Bench Memos

Kansas Update

Back in August, I wrote about the conservative takeover of the Kansas state senate, a positive development that significantly enhanced the prospects for reform in some important areas of public policy, including judicial selection. Kansas is one of 13 states that follow the lawyer-dominated Missouri Plan for selecting judges, and Governor Brownback and his conservative allies in the legislature have been working to change that. As if the governor needed more excuses to make the issue a priority, the state’s judicial nominating commission decided to kick sand in his eyes by sending him a disappointing slate of finalists for a Court of Appeals vacancy. The Kansas City Star has more:

Applying for the vacancy were two Brownback favorites: Caleb Stegall, the governor’s chief counsel and a former Jefferson County attorney, and Sedgwick County District Judge Tony Powell. Before taking his judgeship in 2003, Powell was a leading spokesman for anti-abortion Republicans in the Kansas House.

Conservative Republican legislators, activists and their political allies have complained for years that the commission is dominated by lawyers who tend to favor moderate and left-of-center attorneys with ties to the legal establishment…

House Judiciary Committee Chairman Lance Kinzer, an Olathe Republican, said the announcement again confirms that the selection process makes it “virtually impossible” for prominent conservatives like Powell and Stegall to be appointed to the appellate courts.

Kinzer said the process “tends to exclude others who are equally qualified because they don’t fit the preferred political profile.”

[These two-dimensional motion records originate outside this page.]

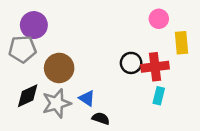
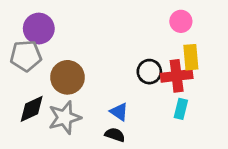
yellow rectangle: (182, 43) -> (191, 57), moved
blue triangle: (87, 98) -> (119, 112), moved

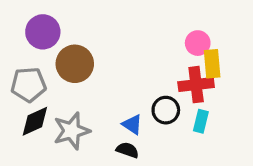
pink circle: (181, 21) -> (198, 43), moved
gray pentagon: (26, 56) -> (28, 85), moved
black circle: (149, 72) -> (166, 110), moved
brown circle: (67, 77) -> (75, 64), moved

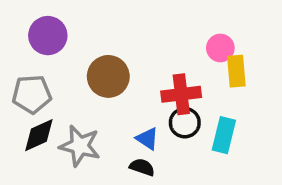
brown circle: (75, 64) -> (108, 76), moved
red cross: (196, 85) -> (181, 94), moved
cyan rectangle: (201, 121) -> (224, 135), size x1.4
gray star: (72, 131) -> (80, 146), turned 30

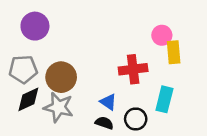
brown circle: (108, 76) -> (61, 77), moved
black circle: (185, 123) -> (136, 119), moved

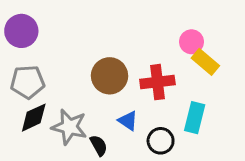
purple circle: (35, 26) -> (21, 31), moved
yellow rectangle: (174, 52) -> (205, 62), turned -45
brown circle: (61, 77) -> (110, 76), moved
black semicircle: (104, 123) -> (99, 145), moved, turned 42

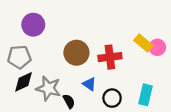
purple circle: (21, 31) -> (33, 25), moved
pink circle: (192, 42) -> (157, 47), moved
cyan rectangle: (195, 118) -> (146, 95), moved

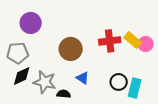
red cross: (110, 57) -> (110, 41), moved
black circle: (112, 98) -> (119, 82), moved
black semicircle: (69, 101) -> (64, 94), turned -56

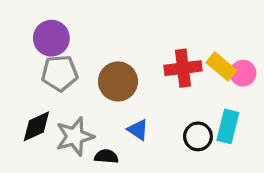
gray pentagon: (18, 53) -> (60, 73), moved
gray star: (45, 82) -> (75, 136), turned -30
cyan rectangle: (135, 88) -> (228, 126), moved

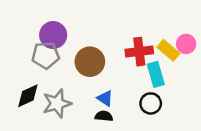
purple circle: (51, 38) -> (53, 35), moved
pink circle: (243, 73) -> (186, 44), moved
cyan rectangle: (228, 126) -> (156, 74), moved, turned -30
black semicircle: (106, 156) -> (104, 116), moved

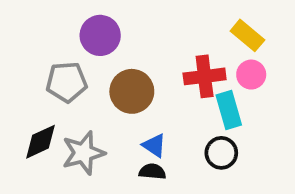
purple circle: (53, 35) -> (100, 35), moved
pink circle: (186, 44) -> (251, 75), moved
yellow rectangle: (168, 50) -> (247, 35), moved

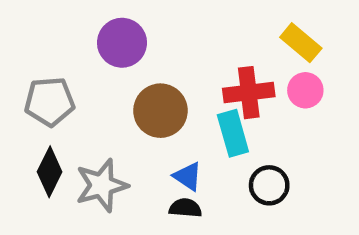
gray pentagon: (67, 82) -> (50, 102), moved
cyan rectangle: (229, 110) -> (233, 133), moved
black diamond: (40, 142) -> (50, 172), turned -39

Representative Kinzer, a leading light in the Kansas legislature, would like Kansas to adopt a modified version of the federal selection method, freeing the governor to appoint judges of his choice, subject to confirmation by the senate. Others seem to be urging a more dramatic move to direct election of all appellate judges. I have seen both methods work well, and either would be a significant improvement over the status quo, so I wish Governor Brownback, Representative Kinzer, and their allies the best of luck in the upcoming legislative session.